Radio Radicale deve essere salvata.

Il motivo?

Si tratta di una emittente, spiegano gli intellettuali di ogni dove, che svolge un servizio di pubblico interesse.

Dà spazio a tutti.

Anche l’amministrazione Coletta a Latina si insinua nella rivoluzione radical chic che definisce come una barbarie, peggio di un abominio, la chiusura dell’emittente.

L’assessore alla cultura del Comune di Latina annuncia lo sciopero della fame a tratti.

I consiglieri di Lbc, capitanati da Giri e Bellini, sono pronti a presentare una mozione “salvagente”.

E la fiera dell’ovvio, in cerca di ribalta nazionale, procede.

Salvare Radio Radicale dovrebbe significare salvare e garantire il pluralismo dell’informazione.

Ma la stessa solerzia non si è mai vista quando a morire, ed è accaduto moltissime volte, sono state testate giornalistche locali.

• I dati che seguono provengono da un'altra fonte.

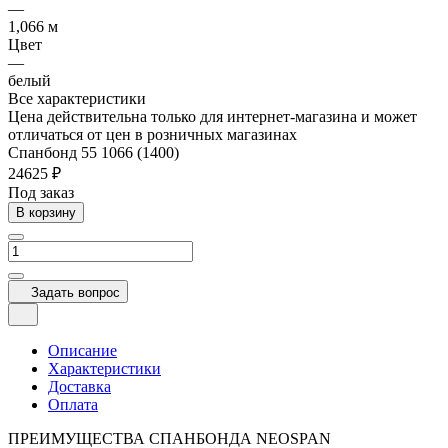
—
1,066 м
Цвет
—
белый
Все характеристики
Цена действительна только для интернет-магазина и может
отличаться от цен в розничных магазинах
Спанбонд 55 1066 (1400)
24625 ₽
Под заказ
В корзину
Задать вопрос
Описание
Характеристики
Доставка
Оплата
ПРЕИМУЩЕСТВА СПАНБОНДА NEOSPAN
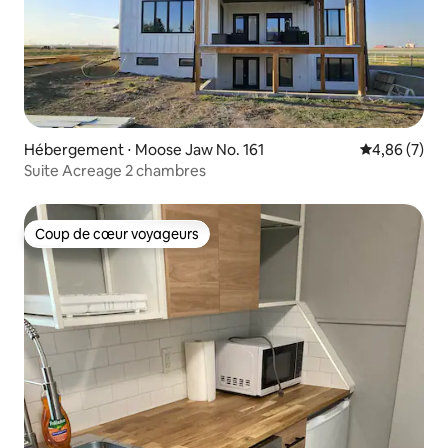
Hébergement ⋅ Moose Jaw No. 161
Évaluation m
4,86 (7)
Suite Acreage 2 chambres
Coup de cœur voyageurs
Coup de cœur voyageurs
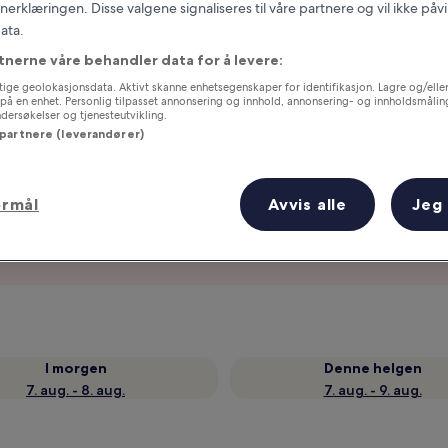
erklæringen. Disse valgene signaliseres til våre partnere og vil ikke påv
ata.
tnerne våre behandler data for å levere:
ige geolokasjonsdata. Aktivt skanne enhetsegenskaper for identifikasjon. Lagre og/eller 
på en enhet. Personlig tilpasset annonsering og innhold, annonsering- og innholdsmålin
ersøkelser og tjenesteutvikling.
 partnere (leverandører)
ormål
Avvis alle
Jeg
g
Samle fordeler for hver natt du
gjennomfører
I morgen
Denne helgen
7. aug. - 8. aug.
7. aug. - 9. aug.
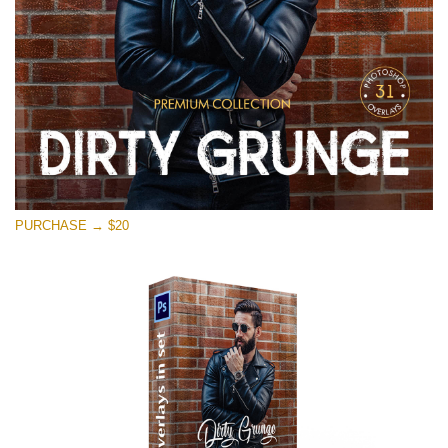
PURCHASE → $20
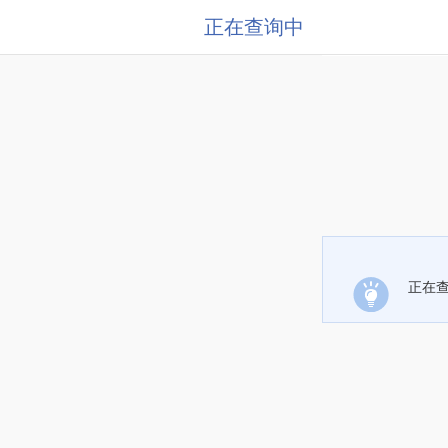
正在查询中
正在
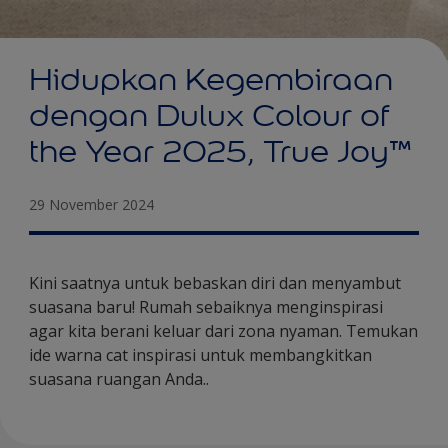
Hidupkan Kegembiraan
dengan Dulux Colour of
the Year 2025, True Joy™
29 November 2024
Kini saatnya untuk bebaskan diri dan menyambut
suasana baru! Rumah sebaiknya menginspirasi
agar kita berani keluar dari zona nyaman. Temukan
ide warna cat inspirasi untuk membangkitkan
suasana ruangan Anda..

Quando a finire dentro una bara di disinteresse e menefreghismo sono state tantissime professionalità.

La stessa solerzia non la vediamo quando chiude un’azienda sul territorio.

O quando centinaia di famiglie a Latina restano senza stipendio.

E’ una bellissima battaglia quella per la libertà e per l’informazione.

Ma non può essere una battaglia di convenienza.

Deve essere sorretta da principi e valori comuni e non solo resuscitati quando fa più comodo e dà più visibilità.

Tra l’altro è anomalo che Radio radicale, che nasce come braccio destro di un partito che si professa a sostegno del libero mercato, della meritocrazia e della concorrenza, viva solo di fondi pubblici.

Insomma fanno i liberisti con i soldi dei contribuenti.

Perché Di Francia e gli Lbc tra un panino mancato e l’altro non si battono perché il mercato se libero deve essere lo sia, con le stesse condizioni, per tutti?

Perché non presentano una mozione per chiedere che la convenzione con il Mise di cui, tra proroga e proroga, Radio Radicale usufruisce dal 1994, venga messa di nuovo a gara?

In questo modo il diritto di uno diventerebbe diritto di tutti.

Ma questo darebbe meno visibilità ovviamente.